Research that keeps moving, even when reality gets in the way
Panelists miss sessions. Studies vary in structure. Data gaps appear. And when they do, the cost is real. Delayed reporting, weakened analysis, expensive repeats. Digital twins are our answer: AI-powered synthetic models that fill missing data reliably, without compromising the integrity of your results.
About the innovation
What are Digital Twins?
A digital twin is a synthetic model of a research participant, built from historical data and trained to reproduce that individual's response patterns across products, attributes, and contexts. When data is missing, a digital twin does not replace it with a generic average. It makes an informed, individual estimate based on how that specific respondent has behaved before, in similar situations.

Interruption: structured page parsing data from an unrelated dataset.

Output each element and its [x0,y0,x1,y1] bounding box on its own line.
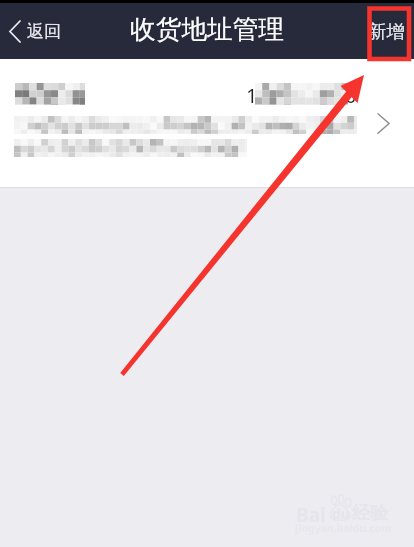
staticText: 0 [345,82,357,109]
staticText: 经验 [352,502,388,525]
staticText: 新增 [368,20,406,43]
button[interactable]: 收货地址 [0,59,414,187]
staticText: 返回 [27,21,61,42]
staticText: 1 [246,82,258,109]
button[interactable]: 新增 [354,10,414,53]
staticText: 收货地址管理 [130,13,285,45]
button[interactable]: 返回 [0,13,75,50]
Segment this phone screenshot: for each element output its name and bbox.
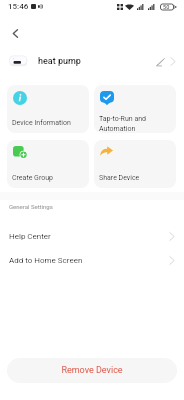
staticText: Share Device [99,174,140,182]
button[interactable]: Rename device [154,55,167,68]
staticText: Create Group [12,174,53,182]
button[interactable]: Share Device [94,140,176,188]
button[interactable]: Add to Home Screen [0,247,184,273]
button[interactable]: Tap-to-Run and Automation [94,85,176,133]
button[interactable]: Remove Device [7,358,177,383]
staticText: Device Information [12,119,71,127]
staticText: 15:46 [8,2,29,11]
staticText: heat pump [38,56,81,67]
button[interactable]: Back [3,21,27,45]
button[interactable]: Create Group [7,140,89,188]
staticText: General Settings [9,203,53,210]
staticText: Add to Home Screen [9,256,83,265]
button[interactable]: heat pump [0,48,184,74]
staticText: Tap-to-Run and Automation [99,115,147,132]
staticText: 50 [163,4,170,10]
staticText: Remove Device [61,365,123,376]
staticText: Help Center [9,232,51,241]
button[interactable]: Help Center [0,223,184,249]
button[interactable]: Device Information [7,85,89,133]
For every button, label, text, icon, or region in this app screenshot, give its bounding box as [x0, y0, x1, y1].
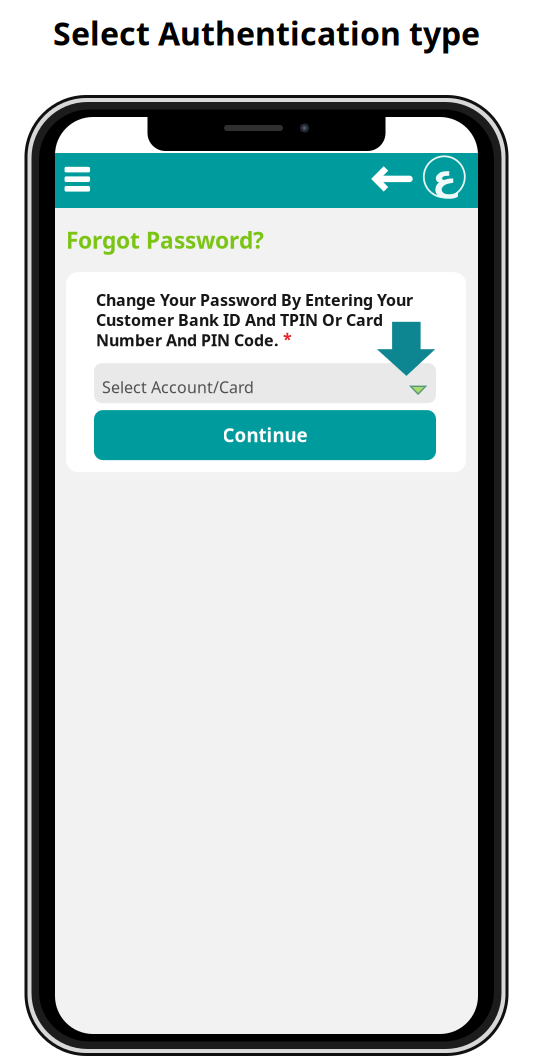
button[interactable]: Back — [366, 156, 419, 202]
button[interactable]: Select Account/Card — [94, 363, 436, 403]
button[interactable]: Menu — [56, 158, 99, 200]
button[interactable]: Switch to Arabic — [418, 150, 471, 203]
staticText: Forgot Password? — [66, 225, 264, 255]
staticText: ع — [432, 157, 457, 198]
staticText: * — [283, 328, 292, 349]
staticText: Select Account/Card — [102, 376, 254, 398]
staticText: Continue — [222, 423, 308, 448]
staticText: Change Your Password By Entering Your Cu… — [96, 289, 413, 351]
staticText: Select Authentication type — [53, 12, 480, 54]
button[interactable]: Continue — [94, 410, 436, 460]
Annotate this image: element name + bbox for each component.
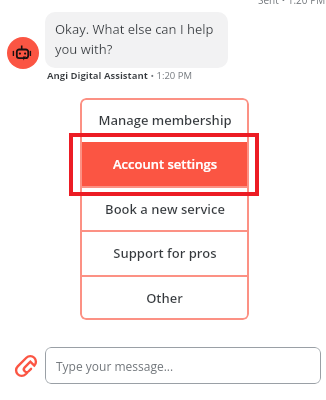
staticText: Account settings bbox=[113, 155, 217, 173]
button[interactable]: Manage membership bbox=[80, 98, 249, 142]
staticText: • 1:20 PM bbox=[148, 69, 193, 82]
button[interactable]: Other bbox=[80, 276, 249, 320]
staticText: Other bbox=[146, 289, 183, 307]
staticText: Type your message... bbox=[56, 358, 174, 374]
staticText: Sent • 1:20 PM bbox=[258, 0, 326, 7]
staticText: Book a new service bbox=[105, 200, 225, 218]
button[interactable]: Account settings bbox=[80, 142, 249, 186]
button[interactable]: Type your message... bbox=[45, 347, 321, 384]
button[interactable]: Attach file bbox=[11, 351, 41, 381]
staticText: Manage membership bbox=[98, 111, 232, 129]
staticText: Support for pros bbox=[113, 244, 217, 262]
staticText: Angi Digital Assistant bbox=[47, 69, 148, 82]
staticText: Okay. What else can I help you with? bbox=[55, 20, 217, 58]
button[interactable]: Book a new service bbox=[80, 187, 249, 231]
button[interactable]: Support for pros bbox=[80, 231, 249, 275]
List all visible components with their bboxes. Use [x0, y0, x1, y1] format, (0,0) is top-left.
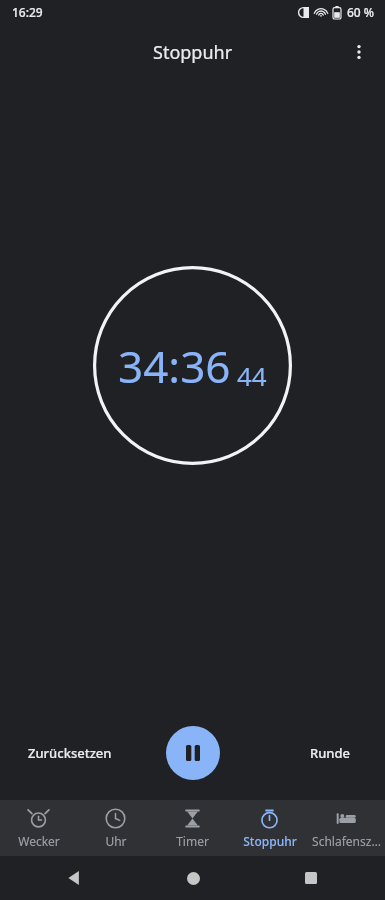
staticText: Zurücksetzen — [28, 744, 112, 762]
staticText: 60 % — [347, 4, 375, 20]
staticText: 34:36 — [118, 336, 231, 396]
staticText: Stoppuhr — [243, 833, 297, 849]
staticText: Uhr — [105, 833, 127, 849]
button[interactable]: Home — [177, 862, 209, 894]
staticText: Timer — [176, 833, 209, 849]
button[interactable]: More options — [337, 30, 381, 74]
button[interactable]: Pause — [166, 726, 220, 780]
button[interactable]: Stoppuhr — [231, 800, 308, 856]
button[interactable]: Back — [58, 862, 90, 894]
button[interactable]: Zurücksetzen — [14, 734, 126, 772]
staticText: 16:29 — [12, 4, 43, 20]
button[interactable]: Uhr — [77, 800, 154, 856]
button[interactable]: Wecker — [0, 800, 77, 856]
button[interactable]: Recent apps — [295, 862, 327, 894]
button[interactable]: Timer — [154, 800, 231, 856]
button[interactable]: Runde — [296, 734, 365, 772]
staticText: Wecker — [18, 833, 60, 849]
staticText: 44 — [237, 358, 267, 393]
staticText: Runde — [310, 744, 351, 762]
button[interactable]: Schlafensz… — [308, 800, 385, 856]
staticText: Schlafensz… — [312, 833, 381, 849]
staticText: Stoppuhr — [153, 40, 233, 65]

The result is a dataset that is more complete, more consistent, and more analytically robust, without additional fieldwork, without delays, and without compromising the integrity of your decisions.
Beyond averages
Filling gaps with mean imputation seems harmless, but it quietly flattens variance and weakens the relationships between variables. That underlying structure is exactly what multivariate analyses rely on. Digital twins preserve it, because they account for each individual's response style, the product context, and the relationships within the data.
Validated before deployment
Every digital twin is built on the client's own data and validated rigorously before it is applied. We test performance by deliberately removing data and checking how accurately the model recovers it, across missing attributes, missing products, and missing panellists. Nothing is deployed until it has proven itself on your specific dataset.
Why Digital Twins matter
Real-world research never goes fully perfect. Participants are absent. Studies run under time pressure. Data arrives with gaps. Digital twins are built for exactly those conditions, helping research teams protect decision quality when circumstances are not ideal.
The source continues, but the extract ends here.